Stanford University

News Service


NEWS RELEASE

7/16/03

CONTACT: Elaine C. Ray, News Service: (650) 723-7162, elaineray@stanford.edu

Jane Davenport Fairbank, pioneer for women in physics, dies

Jane Davenport Fairbank, a pioneer for women in physics and longtime member of the Stanford community, died July 1 in Palo Alto. She was 84.

Fairbank was an accomplished scientist, editor and devoted mother. Her decades of community service included serving as president of the Stanford University Women's Club and of the Woodside High School PTA and as a founding member of the Bay Area Consortium on the Educational Needs of Women.

Born Jane Davenport on Aug. 21, 1918, in Seattle, Fairbank graduated Phi Beta Kappa from Whitman College with an A.B. degree in chemistry and physics and was only the second woman to do graduate work in physics at the University of Washington. After the outbreak of World War II, she and her husband, William Martin Fairbank, a professor of physics at Stanford who died in 1989, were invited to leave graduate school and join the war project to develop ship-borne radar at the MIT Radiation Laboratory. Fairbank was the second woman scientist employed at the Radiation Laboratory.

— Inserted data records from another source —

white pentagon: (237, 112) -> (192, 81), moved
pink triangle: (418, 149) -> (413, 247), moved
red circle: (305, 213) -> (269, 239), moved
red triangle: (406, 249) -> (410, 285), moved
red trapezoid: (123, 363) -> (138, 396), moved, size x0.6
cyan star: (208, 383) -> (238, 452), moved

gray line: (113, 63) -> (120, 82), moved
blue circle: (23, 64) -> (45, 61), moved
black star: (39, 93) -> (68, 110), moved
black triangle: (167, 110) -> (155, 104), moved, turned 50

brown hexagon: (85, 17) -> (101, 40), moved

Following the war, she retired from physics and devoted her life to her family. "She always maintained that her sons were her greatest accomplishment," said her son William Fairbank Jr., who lives in Fort Collins, Colo.

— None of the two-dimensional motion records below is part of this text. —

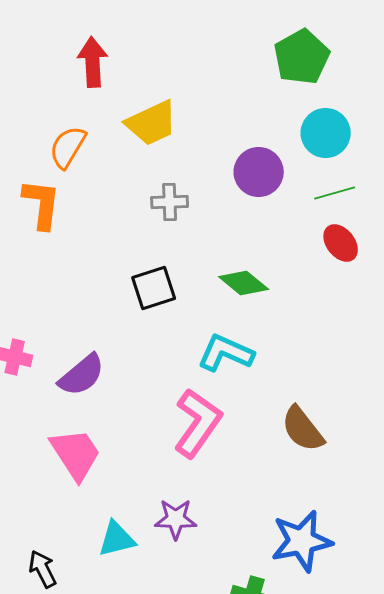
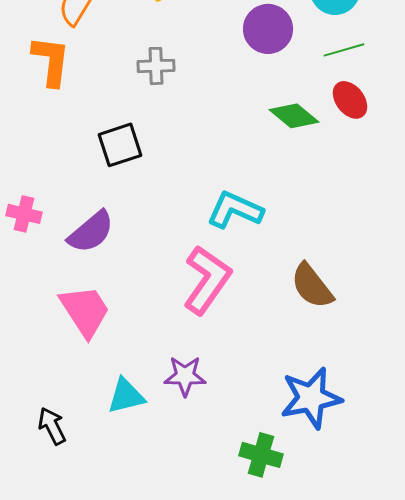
gray cross: (170, 202) -> (156, 66), moved
green diamond: (244, 283) -> (294, 116), moved
black square: (154, 288) -> (120, 145), moved

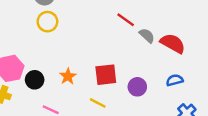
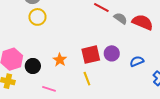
blue semicircle: (175, 80) -> (137, 61), moved
purple circle: (137, 87) -> (112, 53), moved
yellow line: (98, 103) -> (87, 79), turned 48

Fairbank's third career was as an editor and conference organizer. She co-edited two volumes of Second Careers for Women in 1971 and 1975 and Near Zero, New Frontiers of Physics in 1988 and edited the Radar Maintenance Manual (2 volumes) in 1945. She was a founder of the Senior Alumni College at Whitman College in 1985 and organized its program for about a decade. She received the Gordon Scribner Award for Distinguished Service to Whitman in 1990. She had a special interest in the study of antiquities. With her husband and other friends, she traveled to many sites of ancient civilizations and wrote detailed letters describing her experiences.

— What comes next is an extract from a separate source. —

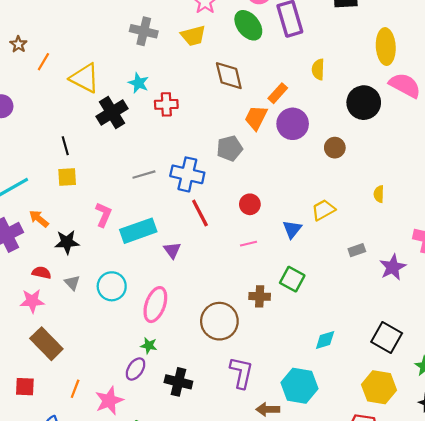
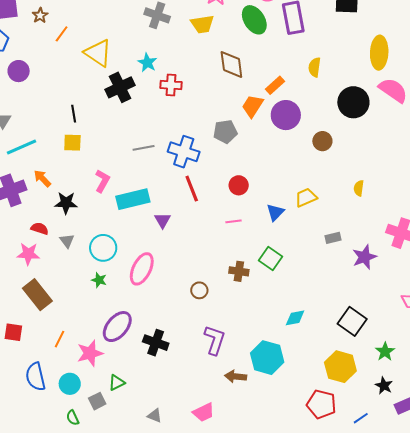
brown circle: (219, 321) -> (199, 290), size x0.5
green star: (149, 346) -> (99, 280), moved
purple ellipse: (136, 369) -> (117, 327), size x1.5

For many years she served as the official starter for the Fairbank Memorial Run/Walk/Bike, held each year in memory of her late husband.

In addition to William Jr., Fairbank is survived by a brother, Harold Edwin Davenport Jr. of Seattle; and two other sons, Robert Harold of Pacific Palisades, Calif., and Richard Dana of McLean, Va.; and 13 grandchildren.

A memorial service will be held on Saturday, July 26, at 10 a.m. at Ladera Community Church, 3300 Alpine Road, Portola Valley, Calif. In lieu of flowers, the family suggests sending remembrances to her sons at 1712 Clearview Court, Fort Collins, CO 80521. Memorial gifts can be made to the Jane Davenport Fairbank and Harold and Mildred F. Davenport endowment fund for the acquisition and maintenance of science equipment at Whitman College, attn: Development Office, 345 Boyer Ave., Walla Walla, WA 99362, or to the William M. and Jane D. Fairbank Fund, No. 353F125, for postdoctoral fellowship support in physics at Stanford University, attn: Memorial Gifts, 326 Galvez St., Stanford, CA 94305-6105.